Source data:
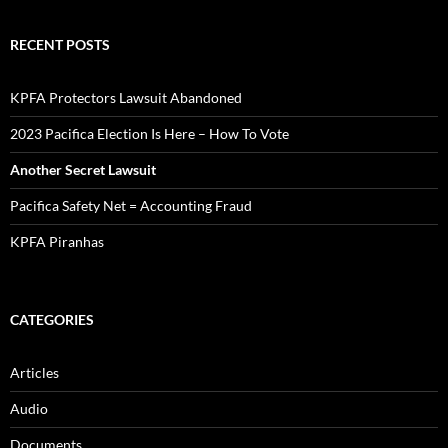
RECENT POSTS
KPFA Protectors Lawsuit Abandoned
2023 Pacifica Election Is Here – How To Vote
Another Secret Lawsuit
Pacifica Safety Net = Accounting Fraud
KPFA Piranhas
CATEGORIES
Articles
Audio
Documents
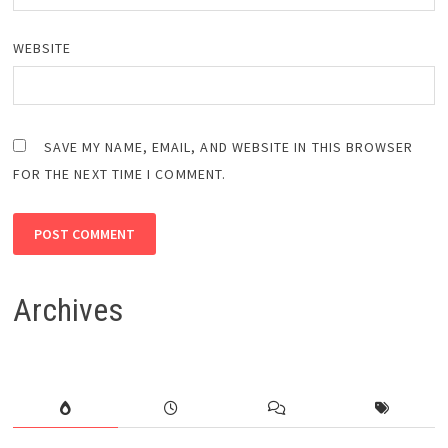
WEBSITE
SAVE MY NAME, EMAIL, AND WEBSITE IN THIS BROWSER
FOR THE NEXT TIME I COMMENT.
Archives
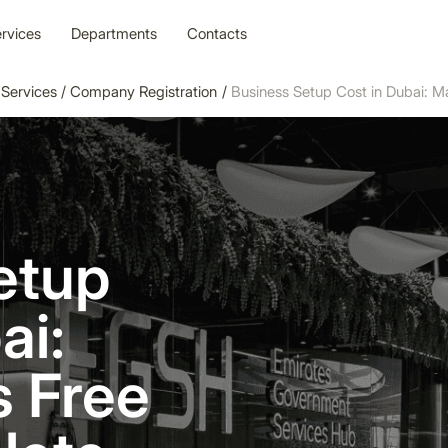
rvices
Departments
Contacts
Services
/
Company Registration
/
Business Setup Cost in Dubai: 
etup
ai:
s Free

Exercise: Retype the listing above exactly as it appears, omitting the pictures.

Solved exercise:
RECENT POSTS
KPFA Protectors Lawsuit Abandoned
2023 Pacifica Election Is Here – How To Vote
Another Secret Lawsuit
Pacifica Safety Net = Accounting Fraud
KPFA Piranhas
CATEGORIES
Articles
Audio
Documents
WEBSITE
SAVE MY NAME, EMAIL, AND WEBSITE IN THIS BROWSER
FOR THE NEXT TIME I COMMENT.
Archives
rvices
Departments
Contacts
Services
/
Company Registration
/
Business Setup Cost in Dubai: 
etup
ai:
s Free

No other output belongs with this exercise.